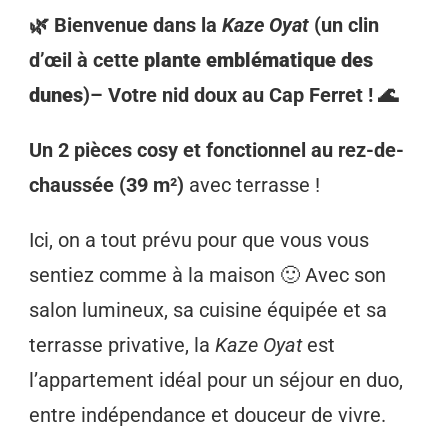
🌿 Bienvenue dans la
Kaze Oyat
(un clin
d’œil à cette
plante emblématique des
dunes
)– Votre nid doux au Cap Ferret ! 🌊
Un 2 pièces cosy et fonctionnel au rez-de-
chaussée (39 m²)
avec terrasse !
Ici, on a tout prévu pour que vous vous
sentiez comme à la maison 🙂 Avec son
salon lumineux, sa cuisine équipée et sa
terrasse privative, la
Kaze Oyat
est
l’appartement idéal pour un séjour en duo,
entre indépendance et douceur de vivre.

Task objective - Transcribe the whole listing, character for character, but not its images.

Answer to this problem -
🌿 Bienvenue dans la
Kaze Oyat
(un clin
d’œil à cette
plante emblématique des
dunes
)– Votre nid doux au Cap Ferret ! 🌊
Un 2 pièces cosy et fonctionnel au rez-de-
chaussée (39 m²)
avec terrasse !
Ici, on a tout prévu pour que vous vous
sentiez comme à la maison 🙂 Avec son
salon lumineux, sa cuisine équipée et sa
terrasse privative, la
Kaze Oyat
est
l’appartement idéal pour un séjour en duo,
entre indépendance et douceur de vivre.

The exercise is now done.